“I Have A Dream” – Visiting National Monuments and Paying Our Respects

Written by: Yaffa Liebermann, PT,GCS, CEO

On August 28, 2022 we visited the following national monuments in Washington D.C.: the Lincoln memorial, the WWI and WWII memorials, the Korean, the Vietnamese and Martin Luther King Jr. Memorials.  Each one of them was impressive, dignified and respectful.  People quietly walked around and within, reading and contemplating the words on the walls and plaques.

It was the 59th year since Martin Luther King JR.’s famous speech:  I have a dream;  since we did not visit the monument in the past, we paid tribute to it on this occasion.  We saw white huge stones from the road and I wondered what were they.

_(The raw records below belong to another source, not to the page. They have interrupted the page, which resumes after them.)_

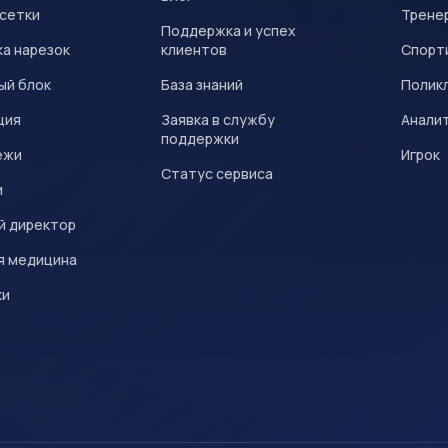
 сетки
Трене
Поддержка и успех
а нарезок
клиентов
Спорт
ый блок
База знаний
Полик
ция
Заявка в службу
Анали
поддержки
ежи
Игрок
Статус сервиса
и
й директор
я медицина
ки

We walked into the memorial and saw his great figure erected from stone with the engraving:

 

“Out of the mountain of despair, a stone of hope.”
From the “I Have A Dream” speech in Washington, DC on August 28, 1963. The quotation serves as the theme of the overall design of the memorial, which realizes the metaphorical mountain and stone.

 

South Wall

“We shall overcome because the arc of the moral universe is long, but it bends toward justice.”
Washington National Cathedral, March 31, 1968.

“Darkness cannot drive out darkness, only light can do that. Hate cannot drive out hate, only love can do that.”
Strength to Love, 1963.

“I believe that unarmed truth and unconditional love will have the final word in reality. This is why right, temporarily defeated, is stronger than evil triumphant.”
Nobel Peace Prize acceptance speech, Oslo, Norway, 1964.

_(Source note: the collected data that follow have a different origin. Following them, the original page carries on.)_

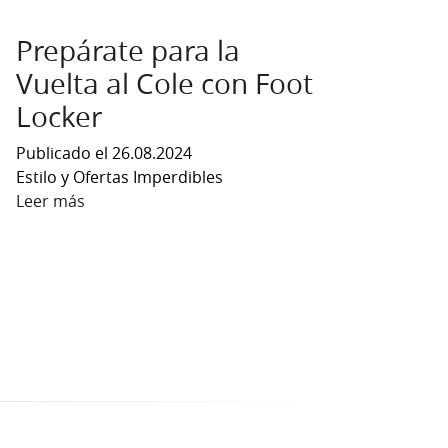
Prepárate para la
Vuelta al Cole con Foot
Locker
Publicado el 26.08.2024
Estilo y Ofertas Imperdibles
Leer más
sobre Prepárate para la Vuelta al Cole con Foot
vos de Foot Locker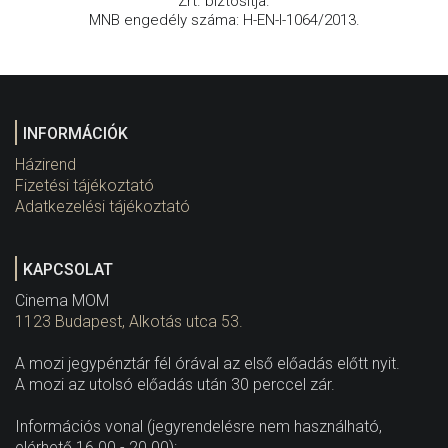
Zrt. biztosítja.
MNB engedély száma: H-EN-I-1064/2013.
INFORMÁCIÓK
Házirend
Fizetési tájékoztató
Adatkezelési tájékoztató
KAPCSOLAT
Cinema MOM
1123 Budapest, Alkotás utca 53.
A mozi jegypénztár fél órával az első előadás előtt nyit.
A mozi az utolsó előadás után 30 perccel zár.
Információs vonal (jegyrendelésre nem használható,
elérhető 16.00 - 20.00):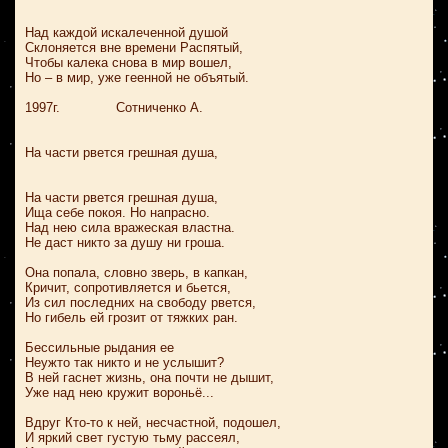
Над каждой искалеченной душой
Склоняется вне времени Распятый,
Чтобы калека снова в мир вошел,
Но – в мир, уже геенной не объятый.
1997г. Сотниченко А.
На части рвется грешная душа,
На части рвется грешная душа,
Ища себе покоя. Но напрасно.
Над нею сила вражеская властна.
Не даст никто за душу ни гроша.
Она попала, словно зверь, в капкан,
Кричит, сопротивляется и бьется,
Из сил последних на свободу рвется,
Но гибель ей грозит от тяжких ран.
Бессильные рыдания ее
Неужто так никто и не услышит?
В ней гаснет жизнь, она почти не дышит,
Уже над нею кружит вороньë...
Вдруг Кто-то к ней, несчастной, подошел,
И яркий свет густую тьму рассеял,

“Make a career of humanity. Commit yourself to the noble struggle for equal rights. You will make a better person of yourself, a greater nation of your country, and a finer world to live in.”
March for Integrated Schools, April 18, 1959.

“I oppose the war in Vietnam because I love America. I speak out against it not in anger but with anxiety and sorrow in my heart, and above all with a passionate desire to see our beloved country stand as a moral example of the world.”
Anti-War Conference, Los Angeles, California, February 26, 1967.

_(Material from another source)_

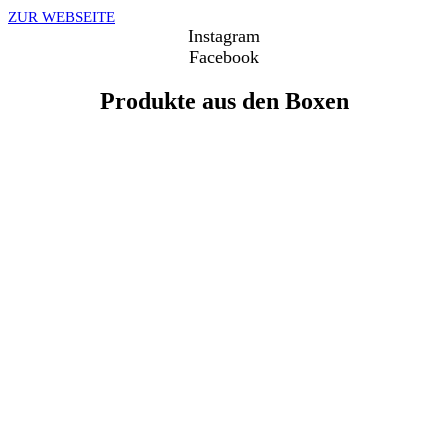
ZUR WEBSEITE
Instagram
Facebook
Produkte aus den Boxen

“If we are to have peace on earth, our loyalties must become ecumenical rather than sectional. Our loyalties must transcend our race, our tribe, our class, and our nation; and this means we must develop a world perspective.”
Christmas sermon, Atlanta, Georgia, 1967.

North Wall

“Injustice anywhere is a threat to justice everywhere. We are caught in an inescapable network of mutuality, tied in a single garment of destiny. Whatever affects one directly, affects all indirectly.”
Letter from Birmingham, Alabama jail, April 16, 1963.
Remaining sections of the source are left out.